_Work item_
Only the text should be kept: print every entry below exactly and leave each image out.

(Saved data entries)
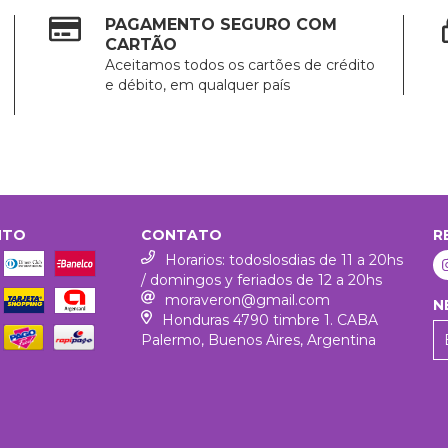
PAGAMENTO SEGURO COM
CARTÃO
Aceitamos todos os cartões de crédito
e débito, em qualquer país
NTO
CONTATO
R
Horarios: todoslosdias de 11 a 20hs
/ domingos y feriados de 12 a 20hs
moraveron@gmail.com
N
Honduras 4790 timbre 1. CABA
Palermo, Buenos Aires, Argentina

_Answer to this task_
PAGAMENTO SEGURO COM
CARTÃO
Aceitamos todos os cartões de crédito
e débito, em qualquer país
NTO
CONTATO
R
Horarios: todoslosdias de 11 a 20hs
/ domingos y feriados de 12 a 20hs
moraveron@gmail.com
N
Honduras 4790 timbre 1. CABA
Palermo, Buenos Aires, Argentina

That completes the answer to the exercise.